Extracted page text data:
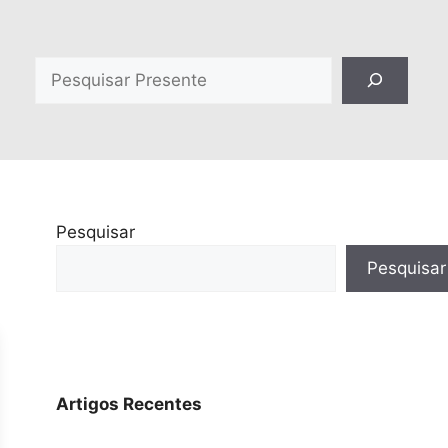
Pesquisar
Pesquisar
Pesquisar
Artigos Recentes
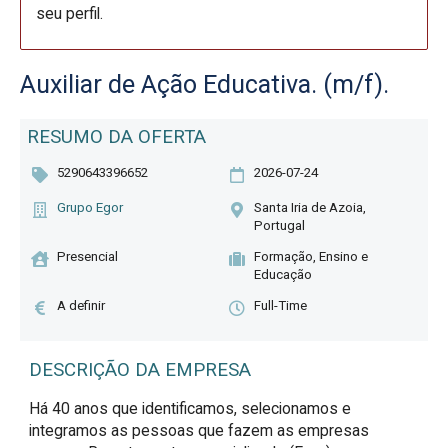
seu perfil.
Auxiliar de Ação Educativa. (m/f).
RESUMO DA OFERTA
5290643396652
2026-07-24
Grupo Egor
Santa Iria de Azoia,
Portugal
Presencial
Formação, Ensino e
Educação
A definir
Full-Time
DESCRIÇÃO DA EMPRESA
Há 40 anos que identificamos, selecionamos e
integramos as pessoas que fazem as empresas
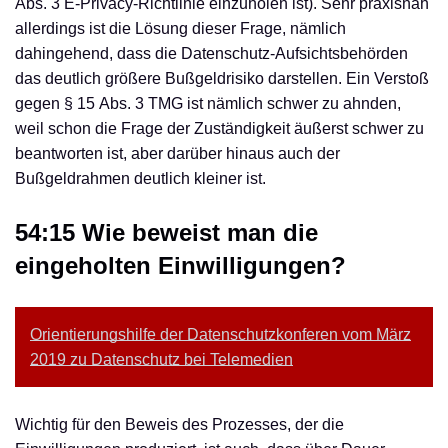
Abs. 3 E-Privacy-Richtlinie einzuholen ist). Sehr praxisnah
allerdings ist die Lösung dieser Frage, nämlich
dahingehend, dass die Datenschutz-Aufsichtsbehörden
das deutlich größere Bußgeldrisiko darstellen. Ein Verstoß
gegen § 15 Abs. 3 TMG ist nämlich schwer zu ahnden,
weil schon die Frage der Zuständigkeit äußerst schwer zu
beantworten ist, aber darüber hinaus auch der
Bußgeldrahmen deutlich kleiner ist.
54:15 Wie beweist man die
eingeholten Einwilligungen?
Orientierungshilfe der Datenschutzkonferen vom März
2019 zu Datenschutz bei Telemedien
Wichtig für den Beweis des Prozesses, der die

→ **TASK STATEMENT**
Taking the records above as input, show every line in which the word "nämlich" is present.

→ **RESULT OF THE TASK**
allerdings ist die Lösung dieser Frage, nämlich
gegen § 15 Abs. 3 TMG ist nämlich schwer zu ahnden,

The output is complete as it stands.